[EXERCISE DIRECTIONS] Locate the string "Date" throughout the material and copy every line in which it occurs.

◆ ◆ ◆ ◆

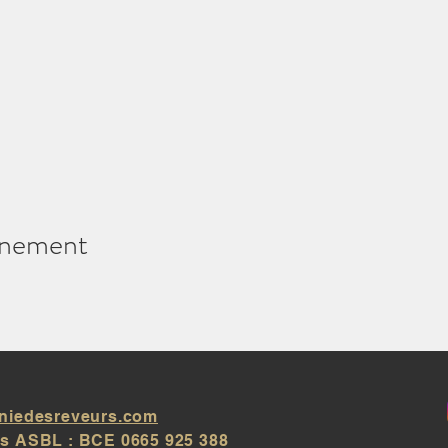
ar ?
ène
énement
niedesreveurs.com
s ASBL : BCE 0665 925 388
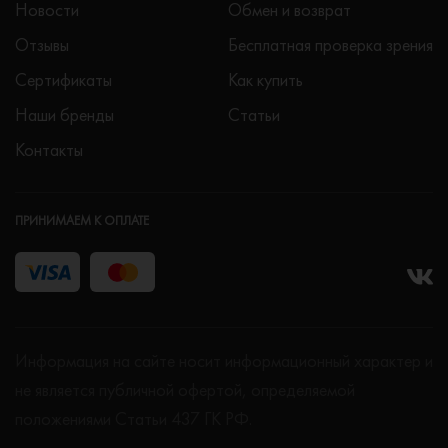
Новости
Обмен и возврат
Отзывы
Бесплатная проверка зрения
Сертификаты
Как купить
Наши бренды
Статьи
Контакты
ПРИНИМАЕМ К ОПЛАТЕ
Информация на сайте носит информационный характер и
не является публичной офертой, определяемой
положениями Статьи 437 ГК РФ.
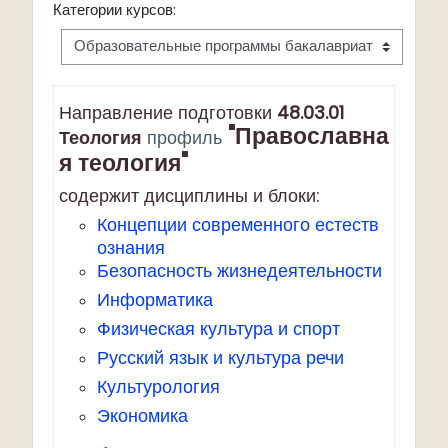
Категории курсов:
Направление подготовки
48.03.01
"
Православна
Теология
профиль
я теология"
содержит дисциплины и блоки:
Концепции современного естеств
ознания
Безопасность жизнедеятельности
Информатика
Физическая культура и спорт
Русский язык и культура речи
Культурология
Экономика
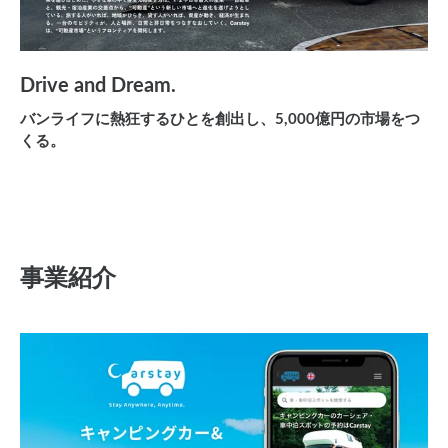
Drive and Dream.
バンライフに熱狂するひとを創出し、5,000億円の市場をつ
くる。
事業紹介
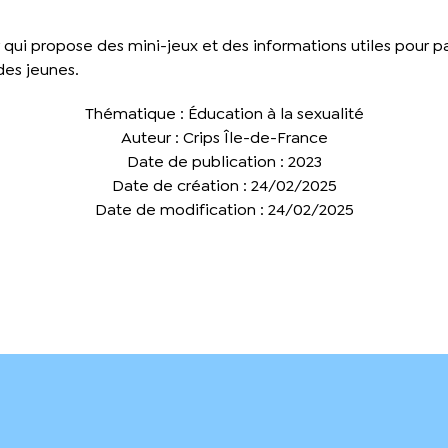
ui propose des mini-jeux et des informations utiles pour pa
des jeunes.
Thématique : Éducation à la sexualité
Auteur : Crips Île-de-France
Date de publication : 2023
Date de création : 24/02/2025
Date de modification : 24/02/2025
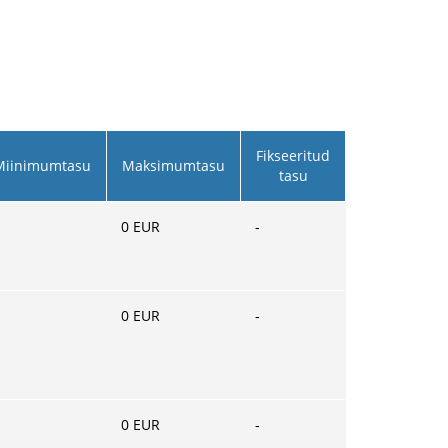
Fikseeritud
Miinimumtasu
Maksimumtasu
tasu
0
EUR
-
0
EUR
-
0
EUR
-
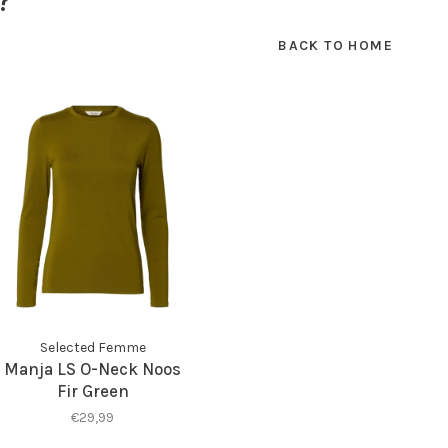
?
BACK TO HOME
Selected Femme
Manja LS O-Neck Noos
Fir Green
€29,99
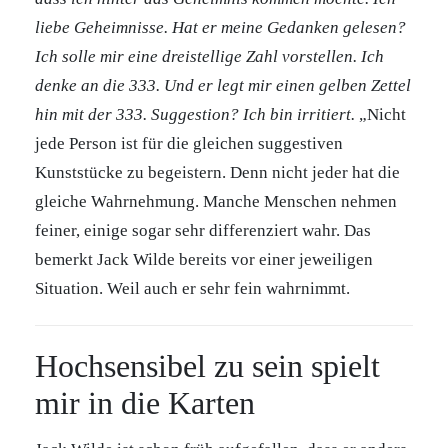
liebe Geheimnisse. Hat er meine Gedanken gelesen?
Ich solle mir eine dreistellige Zahl vorstellen. Ich
denke an die 333. Und er legt mir einen gelben Zettel
hin mit der 333. Suggestion? Ich bin irritiert.
„Nicht
jede Person ist für die gleichen suggestiven
Kunststücke zu begeistern. Denn nicht jeder hat die
gleiche Wahrnehmung. Manche Menschen nehmen
feiner, einige sogar sehr differenziert wahr. Das
bemerkt Jack Wilde bereits vor einer jeweiligen
Situation. Weil auch er sehr fein wahrnimmt.
Hochsensibel zu sein spielt
mir in die Karten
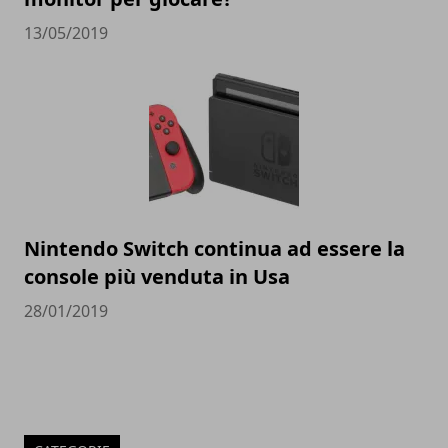
13/05/2019
Nintendo Switch continua ad essere la
console più venduta in Usa
28/01/2019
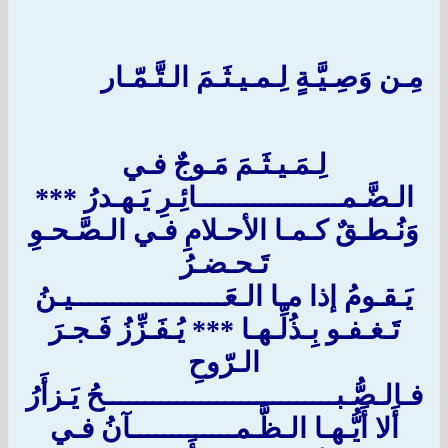
مِـن وَصِـيَّـةٍ لِـمـيـثَـمَ الـتَّـمّـار
لِـمَـيـثَـمَ مَـوجٌ فـي
الـضَّـمــــــــــــــــــائِـرِ يَـهـدرُ ***
وَنُـطـقٌ كـمـا الأحـلامِ فـي الـصَّـحـوِ
تَـحـضـرُ
يَـقـومُ إذا مـا الـعَـــــــــــــــــــيـنُ
تَـغـفـو بِـذُلِّـهـا *** يُـفَـزِّزُ فَـجـرَ
الـرّوحِ
فـالـصُّـبـــــــــــــــــــــــــــــحُ يَـزأَرُ
أَلا أَيُّـهـا الـظَّـمـــــــــــــآنُ فـي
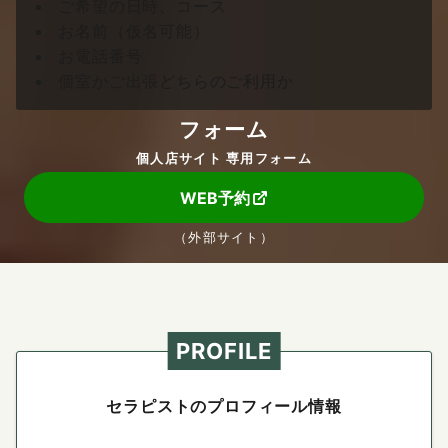
ご希望の日時、コース
お名前（仮名可能）
お電話番号
個室かご出張どちらのご利用か
フォーム
個人店サイト 専用フォーム
WEB予約
（外部サイト）
PROFILE
セラピストのプロフィール情報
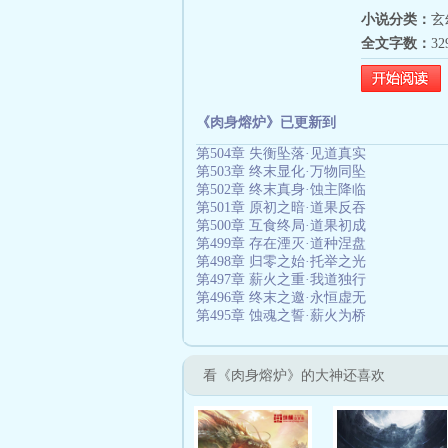
小说分类：
玄
全文字数：
3
《肉身熔炉》已更新到
第504章 失衡坠落·见道真实
第503章 终末显化·万物同坠
第502章 终末真身·蚀主降临
第501章 原初之暗·道果反吞
第500章 互食终局·道果初成
第499章 存在湮灭·道种涅盘
第498章 归零之始·托举之光
第497章 薪火之重·我道独行
第496章 终末之邀·永恒虚无
第495章 蚀魂之誓·薪火为桥
看《肉身熔炉》的大神还喜欢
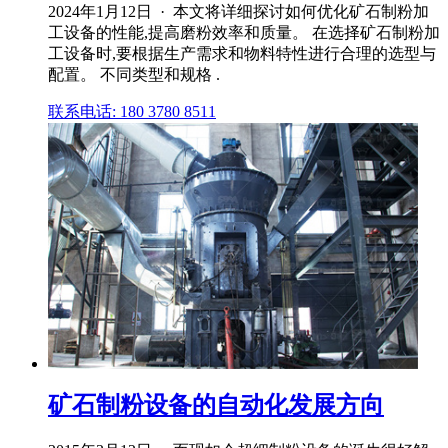
2024年1月12日 · 本文将详细探讨如何优化矿石制粉加
工设备的性能,提高磨粉效率和质量。 在选择矿石制粉加
工设备时,要根据生产需求和物料特性进行合理的选型与
配置。 不同类型和规格 .
联系电话: 180 3780 8511
矿石制粉设备的自动化发展方向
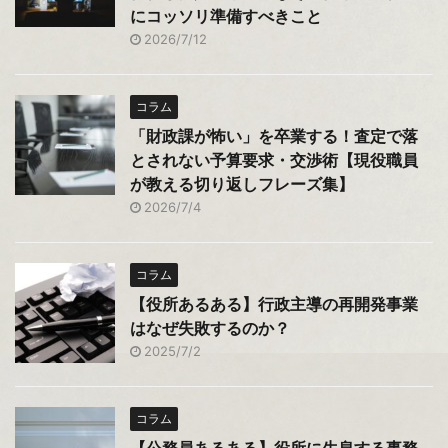
にコッソリ準備すべきこと
2026/7/12
コラム
「財政課が怖い」を卒業する！査定で落
とされない予算要求・交渉術【現役職員
が教える切り返しフレーズ集】
2026/7/4
コラム
【役所あるある】行政主導の再開発事業
はなぜ失敗するのか？
2025/7/2
コラム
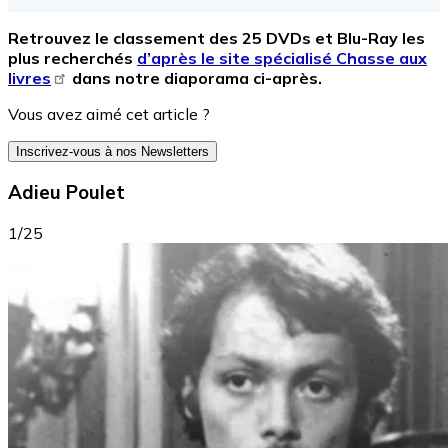
Retrouvez le classement des 25 DVDs et Blu-Ray les
plus recherchés
d’après le site spécialisé Chasse aux
livres
dans notre diaporama ci-après.
Vous avez aimé cet article ?
Inscrivez-vous à nos Newsletters
Adieu Poulet
1/25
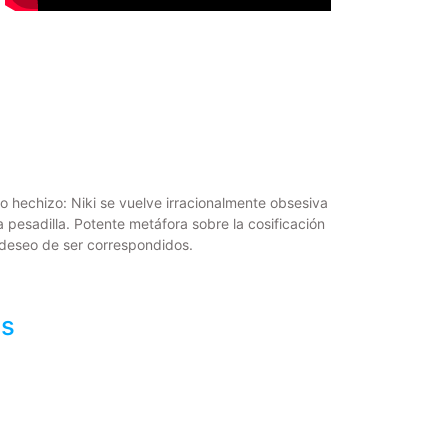
 hechizo: Niki se vuelve irracionalmente obsesiva
pesadilla. Potente metáfora sobre la cosificación
l deseo de ser correspondidos.
es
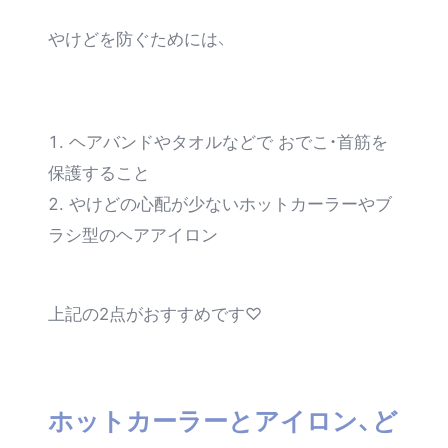
やけどを防ぐためには、
ヘアバンドやタオルなどで おでこ・首筋を
保護すること
やけどの心配が少ないホットカーラーやブ
ラシ型のヘアアイロン
上記の2点がおすすめです♡
ホットカーラーとアイロン、ど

◆ ◆ ◆ ◆

[FINISHED TASK]
Date de publication : 2023
Date de création : 24/02/2025
Date de modification : 24/02/2025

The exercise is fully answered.